(Reuters) - Both commercially available mRNA vaccines are safe, with low risks of major adverse events, according to a large study that tracked 433,672 U.S. veterans for 38 weeks following vaccination.
Half the group had received Moderna's COVID vaccine and the other half with similar characteristics and risk factors had received Pfizer/BioNTech shots.
"Small-magnitude differences between the two vaccines were seen within 42 days of the first dose," researchers reported in JAMA Internal Medicine.
"Individuals receiving the Moderna vaccine were slightly less likely - a difference of less than two-tenths of one percent - to experience stroke, myocardial infarction, other thromboembolic events, or kidney injury," said coauthor Dr. Arin Madenci of Harvard T.H. Chan School of Public Health.

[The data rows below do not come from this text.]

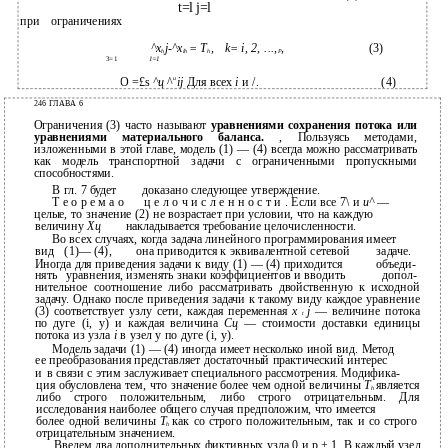
t=l j=l
при
ограничениях
^x
j-^x
= T
,
k= i, 2, ...,
,
(3)
h
lh
h
Р
3=1
1=1
u
О =£s
^ц
^
ij
Для всех
i
и /.
(4)
246 ГЛАВА 6
Ограничения (3) часто называют
уравнениями сохранения потока или
уравнениями материального баланса.
, Пользуясь методами,
изложенными в этой главе, модель (1) — (4) всегда можно рассматривать
как модель транспортной задачи с ограниченными пропускными
способностями.
В гл. 7 будет
доказано следующее утверждение.
Т е о р е м а о
ц е л о ч и с л е н н о с т и . Если все 7\ и
и^
—
целые, то значение (2) не возрастает при условии, что на каждую
величину
Хц
накладывается требование целочисленности.
Во всех случаях, когда задача линейного программирования имеет
вид
(1)— (4),
она приводится к эквивалентной сетевой
задаче.
Иногда для приведения задачи к виду (1) — (4) приходится
объеди-
нять
уравнения, изменять знаки коэффициентов и вводить
допол-
нительное соотношение либо рассматривать двойственную к исходной
задачу. Однако после приведения задачи к такому виду каждое уравнение
(3) соответствует узлу сети, каждая переменная
x
j
— величине потока
t
по дуге (i, у) и каждая величина
Сц
— стоимости доставки единицы
потока из узла
i
в узел у по дуге (i, у).
Модель задачи (1) — (4) иногда имеет несколько иной вид. Метод
ее преобразования представляет достаточный практический интерес
и
в связи с этим заслуживает специального рассмотрения. Модифика-
ция обусловлена тем, что значение более чем одной величины
T
является
h
либо строго положительным, либо строго отрицательным. Для
исследования наиболее общего случая предположим, что имеется
более одной величины
T
как со строго положительным, так и со строго
h
отрицательным значением.
Введем два дополнительных фиктивных узла 0 и р + 1. В каждый узел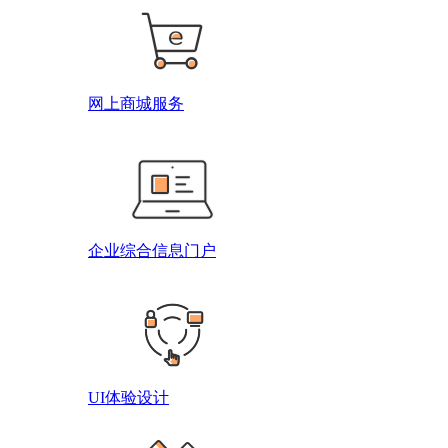
网上商城服务
企业综合信息门户
UI体验设计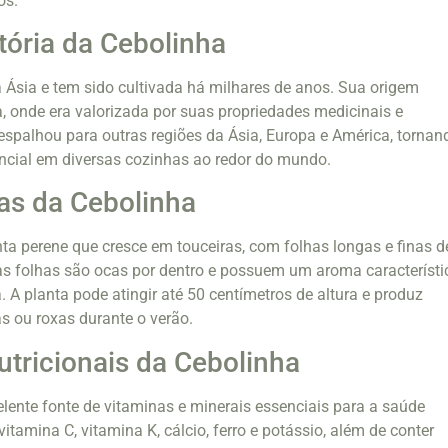
os.
tória da Cebolinha
a Ásia e tem sido cultivada há milhares de anos. Sua origem
, onde era valorizada por suas propriedades medicinais e
 espalhou para outras regiões da Ásia, Europa e América, tornan
ncial em diversas cozinhas ao redor do mundo.
cas da Cebolinha
ta perene que cresce em touceiras, com folhas longas e finas d
uas folhas são ocas por dentro e possuem um aroma característi
 A planta pode atingir até 50 centímetros de altura e produz
s ou roxas durante o verão.
utricionais da Cebolinha
lente fonte de vitaminas e minerais essenciais para a saúde
itamina C, vitamina K, cálcio, ferro e potássio, além de conter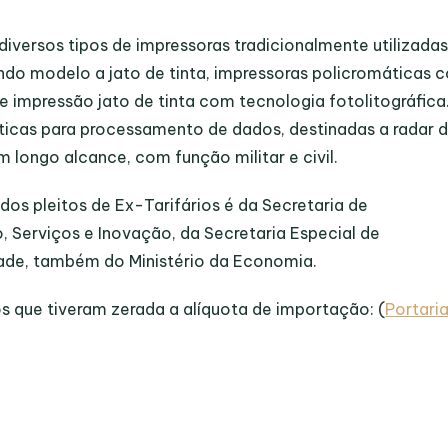
 diversos tipos de impressoras tradicionalmente utilizada
ndo modelo a jato de tinta, impressoras policromáticas 
 impressão jato de tinta com tecnologia fotolitográfica
cas para processamento de dados, destinadas a radar 
m longo alcance, com função militar e civil.
dos pleitos de Ex-Tarifários é da Secretaria de
, Serviços e Inovação, da Secretaria Especial de
ade, também do Ministério da Economia.
s que tiveram zerada a alíquota de importação: (
Portaria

For example, among every 10,000 study subjects, there were roughly 11 more strokes and 11 more heart attacks over the ensuing months in Pfizer/BioNTech recipients than in Moderna recipients.
The study did not establish a causal link between the vaccines and heart attacks, strokes and the other major adverse events. One possibility, Madenci said, is that the differences his team observed "may be explained by a lower effectiveness of the Pfizer vaccine in preventing COVID-19" and the resulting after-effects in patients who developed the disease.